[B] According to the U.N., world food prices hit a record high in January, meaning food is now more expensive than it has ever been
in real terms since the U.N. first began tracking the numbers in 1990. At a time when much of the global economy is still struggling
to bounce back from the crisis of the past few years, high food prices could push millions back into poverty and cause millions more
to go hungry.
Less clear is what’s actually behind the spike in food prices. Bad weather plays a major role — a devastating heat wave in
Russia last summer ruined grain harvests and prompted that country to suspend exports, jolting global markets. Excessive heat in the
Midwest stunted the corn crop, leading to a 5% drop in production last year. Rising demand for food — especially meat, whose
production requires lots of grain and water — in the richer parts of the developing world is straining supplies. And then there’s
ethanol, the production of which sucks up grain and cropland that could be used for food.
Princeton researcher Tim Searchinger, in a column last week in the Washington Post, argued that biofuels are contributing to the
food crisis. He noted that biofuels — both corn-based ethanol in the U.S. and biodiesel, which depends on palm oil, elsewhere —
now consume more than 6.5% of the world’s grain and 8% of its vegetable oil. That’s up from 2% and virtually nothing in 2004. In a
tight world food market, tightened by bad weather, that diversion of grain and oil makes a difference for food prices, especially in
developing countries where a rise in the price of staples is passed directly to consumers. In developed countries, marketing and
packaging often make up the lion’s share of food value, cushioning consumers from a rise in staple grains. “Today, the market is out
of equilibrium,” Searchinger wrote.
The ethanol industry in the U.S., though, is hitting back against the suggestion that it is pushing up food prices. In a press call on
Friday, Growth Energy CEO Tom Buis complained that a “highly well-funded and highly orchestrated campaign of misinformation”

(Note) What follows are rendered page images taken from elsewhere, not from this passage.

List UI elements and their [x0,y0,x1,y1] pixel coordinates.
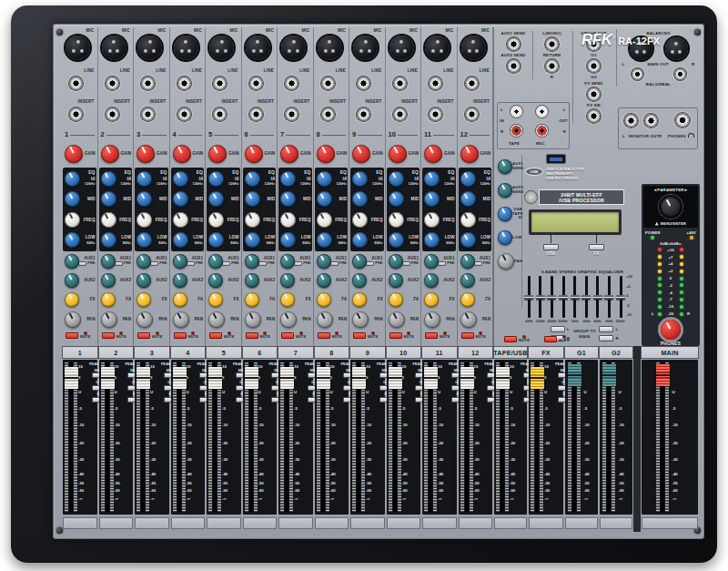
eq-low-knob[interactable] [280,232,296,248]
aux1-knob[interactable] [65,254,79,269]
eq-freq-knob[interactable] [136,212,152,228]
fx-knob[interactable] [352,292,367,307]
aux2-knob[interactable] [173,273,187,288]
aux1-knob[interactable] [173,254,187,269]
eq-hi-knob[interactable] [173,171,188,187]
fader-cap[interactable] [460,367,474,389]
eq-hi-knob[interactable] [460,171,476,187]
aux1-knob[interactable] [208,254,223,269]
gain-knob[interactable] [245,145,263,163]
aux1-knob[interactable] [389,254,403,269]
fader-track[interactable] [656,362,670,512]
gain-knob[interactable] [352,145,370,163]
fader-cap[interactable] [173,367,187,389]
eq-mid-knob[interactable] [173,191,188,207]
gain-knob[interactable] [208,145,227,163]
fader-track[interactable] [602,362,616,512]
fx-knob[interactable] [136,292,151,307]
fader-cap[interactable] [317,367,330,389]
eq-freq-knob[interactable] [389,212,404,228]
fx-knob[interactable] [101,292,116,307]
pan-knob[interactable] [208,311,225,328]
gain-knob[interactable] [280,145,298,163]
pre-button[interactable] [258,261,267,266]
fx-knob[interactable] [65,292,79,307]
mute-button[interactable] [425,332,438,339]
eq-low-knob[interactable] [208,232,224,248]
geq-band-slider[interactable] [571,295,580,300]
eq-low-knob[interactable] [317,232,332,248]
tape-pan-knob[interactable] [498,253,514,270]
fader-cap[interactable] [424,367,438,389]
mute-button[interactable] [461,332,474,339]
aux1-knob[interactable] [352,254,367,269]
eq-low-knob[interactable] [389,232,404,248]
mute-button[interactable] [389,332,402,339]
pre-button[interactable] [294,261,302,266]
mute-button[interactable] [209,332,222,339]
eq-mid-knob[interactable] [208,191,224,207]
geq-band-slider[interactable] [547,295,556,300]
eq-freq-knob[interactable] [245,212,260,228]
pan-knob[interactable] [173,311,189,328]
eq-low-knob[interactable] [101,232,116,248]
eq-mid-knob[interactable] [424,191,440,207]
eq-hi-knob[interactable] [136,171,152,187]
fx-knob[interactable] [317,292,331,307]
eq-hi-knob[interactable] [65,171,80,187]
aux2-knob[interactable] [208,273,223,288]
gain-knob[interactable] [101,145,119,163]
gain-knob[interactable] [173,145,191,163]
eq-freq-knob[interactable] [65,212,80,228]
fader-cap[interactable] [602,364,616,386]
fader-track[interactable] [208,362,221,512]
pre-button[interactable] [187,261,195,266]
eq-mid-knob[interactable] [65,191,80,207]
eq-freq-knob[interactable] [317,212,332,228]
fader-track[interactable] [245,362,258,512]
eq-freq-knob[interactable] [460,212,476,228]
pre-button[interactable] [438,261,446,266]
pre-button[interactable] [78,261,86,266]
tape-eq-low-knob[interactable] [498,230,512,245]
fader-cap[interactable] [568,364,581,386]
pan-knob[interactable] [317,311,333,328]
fader-track[interactable] [317,362,329,512]
pan-knob[interactable] [389,311,405,328]
geq-band-slider[interactable] [593,295,602,300]
pan-knob[interactable] [280,311,297,328]
pre-button[interactable] [150,261,158,266]
eq-freq-knob[interactable] [352,212,368,228]
gain-knob[interactable] [65,145,83,163]
fx-knob[interactable] [173,292,187,307]
aux2-knob[interactable] [460,273,475,288]
eq-freq-knob[interactable] [208,212,224,228]
fx-knob[interactable] [245,292,259,307]
eq-freq-knob[interactable] [101,212,116,228]
pan-knob[interactable] [65,311,81,328]
eq-freq-knob[interactable] [424,212,440,228]
aux1-knob[interactable] [245,254,259,269]
pan-knob[interactable] [460,311,477,328]
fx-mute-button[interactable] [544,336,557,342]
gain-knob[interactable] [460,145,479,163]
fader-track[interactable] [424,362,437,512]
pre-button[interactable] [474,261,482,266]
fx-knob[interactable] [208,292,223,307]
eq-hi-knob[interactable] [424,171,440,187]
g2-to-main-l-button[interactable] [599,326,613,332]
fader-cap[interactable] [101,367,115,389]
eq-low-knob[interactable] [136,232,152,248]
mute-button[interactable] [246,332,258,339]
aux2-knob[interactable] [424,273,439,288]
pre-button[interactable] [115,261,123,266]
pan-knob[interactable] [424,311,440,328]
eq-low-knob[interactable] [173,232,188,248]
fader-cap[interactable] [531,367,544,389]
eq-low-knob[interactable] [352,232,368,248]
fader-track[interactable] [389,362,401,512]
eq-hi-knob[interactable] [208,171,224,187]
aux2-knob[interactable] [245,273,259,288]
fader-track[interactable] [173,362,186,512]
phones-level-knob[interactable] [661,320,681,340]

was overstating the impact of biofuels on food prices. While 4.9 billion bushels of corn may be used for ethanol in the U.S., Buis said
that the industry uses “No. 2 yellow corn” — a strain fed to animals, not humans. Also, some of the corn remains after its distillation
for food. The industry claims that up to 2 billion bushels of that original quantity can be recovered and used for animal feed, blunting
the impact on food prices. “Ethanol today is 10% of our nation’s fuel consumption,” said Buis. “If it went away, you would have to
find more petroleum to replace that, and you’d see fuel prices go up.”
No one is arguing that biofuels are solely responsible for driving up food prices. Rising demand and bad weather play significant
roles — droughts, heat waves and floods could become more common in the future as the climate warms. Speculators who buy up
food futures as investments contribute to price volatility, too, though it can be tough to trace their exact role. But it’s clear that in a
tighter market, diverting corn and other crops to biofuels will only act to raise prices. That might be worth it if biofuels provided
substantial environmental and economic benefits, but there’s significant research showing that corn ethanol's carbon footprint isn’t
much better than that of oil. Nor has ethanol done much to wean the U.S. off foreign oil — replacing 90% of our oil consumption
with ethanol would require four times more corn than American farmers produce in total. The world will have 219,000 more mouths
to feed tomorrow, and another 219,000 the next day. We’d be wise to use our food for food, not for fuel.